In the descriptions for “AXIFLEXMEM” and “AXISRAM1”, the sizes for the memory regions mapped after 0x34000000 have been set to 0 bytes. This is done to signal the Neural-ART compiler not to use those memory pools when allocating buffers. The reason for this is that, in the full example, the embedded firmware is placed within this range (that is, the linker script places everything in the range 0x34000000 - 0x34100000)

Tip

It is mandatory that the memory ranges available for/used by the NPU compiler and the memory ranges available for the applicative firmware are disjoint. For example, if the firmware is stored somewhere and the NPU uses this location for storing activations, then the firmware is erased during inference.

Syntax description and main options

“mempools” key

This item contains a list that describes each of the memory regions.

Each memory region is described in an object. The keys of such objects are described below, with their main associated accepted values.
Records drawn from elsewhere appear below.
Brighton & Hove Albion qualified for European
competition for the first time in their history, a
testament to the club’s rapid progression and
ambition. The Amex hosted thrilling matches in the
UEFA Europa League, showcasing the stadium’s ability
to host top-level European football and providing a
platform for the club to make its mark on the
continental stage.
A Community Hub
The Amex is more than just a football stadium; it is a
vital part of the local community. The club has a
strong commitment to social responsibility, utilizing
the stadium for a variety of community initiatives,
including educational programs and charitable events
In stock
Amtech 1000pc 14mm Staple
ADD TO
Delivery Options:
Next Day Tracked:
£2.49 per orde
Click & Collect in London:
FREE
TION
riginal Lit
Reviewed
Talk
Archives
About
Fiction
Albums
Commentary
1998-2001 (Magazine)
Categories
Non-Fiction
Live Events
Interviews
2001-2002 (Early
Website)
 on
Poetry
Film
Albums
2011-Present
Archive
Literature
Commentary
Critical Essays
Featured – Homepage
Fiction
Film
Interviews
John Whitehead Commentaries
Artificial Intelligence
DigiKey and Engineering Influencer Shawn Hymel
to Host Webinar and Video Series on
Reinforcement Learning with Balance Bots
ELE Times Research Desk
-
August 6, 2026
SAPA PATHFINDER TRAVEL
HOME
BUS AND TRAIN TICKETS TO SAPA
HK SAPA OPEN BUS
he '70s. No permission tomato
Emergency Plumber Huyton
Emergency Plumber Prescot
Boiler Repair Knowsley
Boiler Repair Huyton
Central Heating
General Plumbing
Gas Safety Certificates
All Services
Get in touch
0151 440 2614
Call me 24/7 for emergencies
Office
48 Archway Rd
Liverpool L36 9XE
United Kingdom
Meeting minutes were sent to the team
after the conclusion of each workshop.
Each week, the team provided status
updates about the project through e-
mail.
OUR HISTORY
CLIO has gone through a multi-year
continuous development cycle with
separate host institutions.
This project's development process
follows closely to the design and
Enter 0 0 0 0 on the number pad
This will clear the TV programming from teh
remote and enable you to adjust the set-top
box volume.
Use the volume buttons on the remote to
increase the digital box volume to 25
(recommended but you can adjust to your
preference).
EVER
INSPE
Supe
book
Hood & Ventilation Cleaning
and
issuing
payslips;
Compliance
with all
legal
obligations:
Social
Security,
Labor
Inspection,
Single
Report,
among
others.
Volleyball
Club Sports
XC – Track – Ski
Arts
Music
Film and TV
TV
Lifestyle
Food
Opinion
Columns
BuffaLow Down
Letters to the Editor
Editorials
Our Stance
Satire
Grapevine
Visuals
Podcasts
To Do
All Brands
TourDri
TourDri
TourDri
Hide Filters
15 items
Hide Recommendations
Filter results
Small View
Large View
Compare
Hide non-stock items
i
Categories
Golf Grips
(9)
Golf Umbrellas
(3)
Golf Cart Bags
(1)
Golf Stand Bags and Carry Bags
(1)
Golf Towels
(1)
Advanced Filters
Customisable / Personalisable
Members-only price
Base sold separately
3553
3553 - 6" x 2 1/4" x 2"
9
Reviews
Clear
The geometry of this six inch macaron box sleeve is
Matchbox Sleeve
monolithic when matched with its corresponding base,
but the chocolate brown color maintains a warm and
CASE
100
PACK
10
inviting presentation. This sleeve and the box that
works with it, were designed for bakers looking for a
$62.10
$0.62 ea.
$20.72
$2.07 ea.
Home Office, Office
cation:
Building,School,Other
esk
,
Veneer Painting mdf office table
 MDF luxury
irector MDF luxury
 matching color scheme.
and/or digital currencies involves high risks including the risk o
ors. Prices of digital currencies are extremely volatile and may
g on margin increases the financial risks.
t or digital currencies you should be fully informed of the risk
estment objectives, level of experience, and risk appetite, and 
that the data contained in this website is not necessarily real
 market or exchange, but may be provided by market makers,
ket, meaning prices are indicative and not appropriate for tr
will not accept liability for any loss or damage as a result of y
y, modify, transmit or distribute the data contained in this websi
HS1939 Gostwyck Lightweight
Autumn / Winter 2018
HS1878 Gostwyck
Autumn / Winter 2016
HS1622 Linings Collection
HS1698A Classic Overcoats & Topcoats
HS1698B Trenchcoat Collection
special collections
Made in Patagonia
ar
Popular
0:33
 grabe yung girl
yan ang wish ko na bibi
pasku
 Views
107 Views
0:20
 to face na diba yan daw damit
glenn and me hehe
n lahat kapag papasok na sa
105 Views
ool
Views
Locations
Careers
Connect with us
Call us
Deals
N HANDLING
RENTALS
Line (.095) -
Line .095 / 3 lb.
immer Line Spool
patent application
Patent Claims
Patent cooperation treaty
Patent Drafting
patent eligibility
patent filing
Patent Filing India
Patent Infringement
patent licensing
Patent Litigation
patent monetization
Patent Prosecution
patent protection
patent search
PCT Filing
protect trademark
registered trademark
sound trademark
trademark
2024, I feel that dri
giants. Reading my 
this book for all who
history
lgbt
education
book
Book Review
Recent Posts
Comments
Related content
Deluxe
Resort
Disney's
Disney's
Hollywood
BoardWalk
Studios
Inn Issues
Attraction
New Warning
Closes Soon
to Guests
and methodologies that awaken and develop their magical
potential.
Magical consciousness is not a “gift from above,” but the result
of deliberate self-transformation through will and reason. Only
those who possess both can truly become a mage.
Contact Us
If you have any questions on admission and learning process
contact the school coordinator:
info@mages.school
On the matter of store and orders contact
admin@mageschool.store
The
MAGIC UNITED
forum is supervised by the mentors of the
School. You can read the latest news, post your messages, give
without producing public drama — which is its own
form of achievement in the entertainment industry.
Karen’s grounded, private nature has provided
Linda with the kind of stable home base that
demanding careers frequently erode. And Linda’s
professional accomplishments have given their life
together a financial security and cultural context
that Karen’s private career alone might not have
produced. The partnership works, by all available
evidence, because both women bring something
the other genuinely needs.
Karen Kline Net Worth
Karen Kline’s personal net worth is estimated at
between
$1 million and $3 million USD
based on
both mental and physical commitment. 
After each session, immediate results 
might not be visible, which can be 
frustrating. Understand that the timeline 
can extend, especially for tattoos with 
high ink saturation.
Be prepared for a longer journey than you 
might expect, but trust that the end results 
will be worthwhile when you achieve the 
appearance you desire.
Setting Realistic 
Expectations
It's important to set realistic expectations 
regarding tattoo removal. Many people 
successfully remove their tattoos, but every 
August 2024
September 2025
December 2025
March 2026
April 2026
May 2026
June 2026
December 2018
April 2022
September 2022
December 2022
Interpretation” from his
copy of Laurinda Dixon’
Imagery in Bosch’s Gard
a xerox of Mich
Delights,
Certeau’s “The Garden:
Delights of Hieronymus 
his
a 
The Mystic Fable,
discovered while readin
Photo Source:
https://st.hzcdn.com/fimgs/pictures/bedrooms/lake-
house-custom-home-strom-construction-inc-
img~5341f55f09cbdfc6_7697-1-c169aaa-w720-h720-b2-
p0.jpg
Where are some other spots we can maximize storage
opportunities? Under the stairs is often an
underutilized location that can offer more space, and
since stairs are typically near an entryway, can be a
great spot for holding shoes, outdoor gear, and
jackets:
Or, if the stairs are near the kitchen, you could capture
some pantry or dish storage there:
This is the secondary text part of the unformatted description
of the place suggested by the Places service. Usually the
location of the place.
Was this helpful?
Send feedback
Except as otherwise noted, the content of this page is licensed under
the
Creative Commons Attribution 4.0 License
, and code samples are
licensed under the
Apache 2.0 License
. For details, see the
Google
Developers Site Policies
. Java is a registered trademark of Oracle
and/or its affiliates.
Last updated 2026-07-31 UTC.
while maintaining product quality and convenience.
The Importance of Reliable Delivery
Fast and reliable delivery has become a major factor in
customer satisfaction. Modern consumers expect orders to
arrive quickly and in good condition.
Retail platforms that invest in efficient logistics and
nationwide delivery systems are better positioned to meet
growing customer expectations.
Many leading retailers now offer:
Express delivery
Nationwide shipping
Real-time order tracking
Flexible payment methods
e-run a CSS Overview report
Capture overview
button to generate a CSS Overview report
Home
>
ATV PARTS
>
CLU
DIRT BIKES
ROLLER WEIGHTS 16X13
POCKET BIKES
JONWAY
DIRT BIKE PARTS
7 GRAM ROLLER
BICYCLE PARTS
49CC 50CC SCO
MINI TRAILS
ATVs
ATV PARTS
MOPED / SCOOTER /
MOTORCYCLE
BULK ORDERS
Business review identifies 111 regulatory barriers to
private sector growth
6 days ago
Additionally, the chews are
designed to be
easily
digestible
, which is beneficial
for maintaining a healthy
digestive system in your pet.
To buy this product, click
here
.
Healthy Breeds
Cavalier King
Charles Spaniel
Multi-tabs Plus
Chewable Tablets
  • fname (string) File name to use for the memory initializer (the final name is also prefixed by mem_file_prefix)
  • name (string) Memory Name (found in reports)
  • fformat File format used for the memory initializer. Values can be among:
    • FORMAT_RAW Raw binary format
    • FORMAT_HEX Same as raw, but easier to read for humans: hexadecimal data representation of the contents. FORMAT_HEX16, FORMAT_HEX32 can also be used.
    • FORMAT_IHEX Intel-Hex file
  • offset Memory start address. The value is an object with the following key/values
    • value (string) Start address value. Either in decimal format (for example, 805306368) or hexadecimal format (for example, 0x30000000)
    • magnitude (string) Unit to interpret the value field. Can be a value among BYTES, KBYTES, MBYTES.
  • size Memory size. The value is an object with the following key/values
    • value (string) Size of the memory. Either in decimal format (for example, 805306368) or hexadecimal format (for example, 0x30000000)
    • magnitude (string) Unit to interpret the value field. Can be a value among BYTES, KBYTES, MBYTES.
  • mode Defines whether the pool address is to be absolute or relative. For now, use USEMODE_ABSOLUTE, relative mode is explained in other documents.
  • prop Defines multiple properties of the current pool, within an object. The keys/values of this object available for the object are as follows:
    • rights States if the memory is read-only or read-write: ACC_READ, ACC_WRITE
    • throughput Memory throughput description: LOW, MID or HIGH. The description here is relative to other pools (this is not an absolute value).
    • latency Memory latency description: LOW, MID or HIGH. The description here is relative to other pools (this is not an absolute value).
    • byte_width (uint32) Memory bus access width
    • freq_ratio (float) Memory frequency ratio compared to accelerators (that is, NPU frequency) – bigger values mean slower frequency.
      • Absolute values are used for estimations available in reports
      • Relative ratios between pools are important for the NPU compiler to take decisions (that is, if the reports are not used, it is not needed to change the values when changing the NPU frequency)
    • cacheable Is the pool cacheable? ON or OFF (default is OFF)
    • read_power (float) Read power for a single byte_width access in mW (power measured at nominal frequency and voltage) – used for reports
    • write_power (float) Active write power for a single byte_width access in mW (power measured at nominal frequency and voltage) – used for reports
    • constants_preferred (bool) Preferred memory pool for constant values (for example, weights). true or false (default: false)

“cacheinfo” key

This part describes the cache architecture.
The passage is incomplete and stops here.